▶ [What you are asked to do]:
Any picture in the data below should be skipped, while every line is repeated exactly.

Saved data entries:
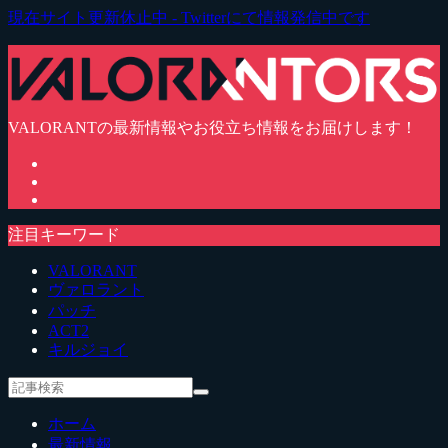
現在サイト更新休止中 - Twitterにて情報発信中です
VALORANTの最新情報やお役立ち情報をお届けします！
注目キーワード
VALORANT
ヴァロラント
パッチ
ACT2
キルジョイ
ホーム
最新情報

▶ [Result of the task]:
現在サイト更新休止中 - Twitterにて情報発信中です
VALORANTの最新情報やお役立ち情報をお届けします！
注目キーワード
VALORANT
ヴァロラント
パッチ
ACT2
キルジョイ
ホーム
最新情報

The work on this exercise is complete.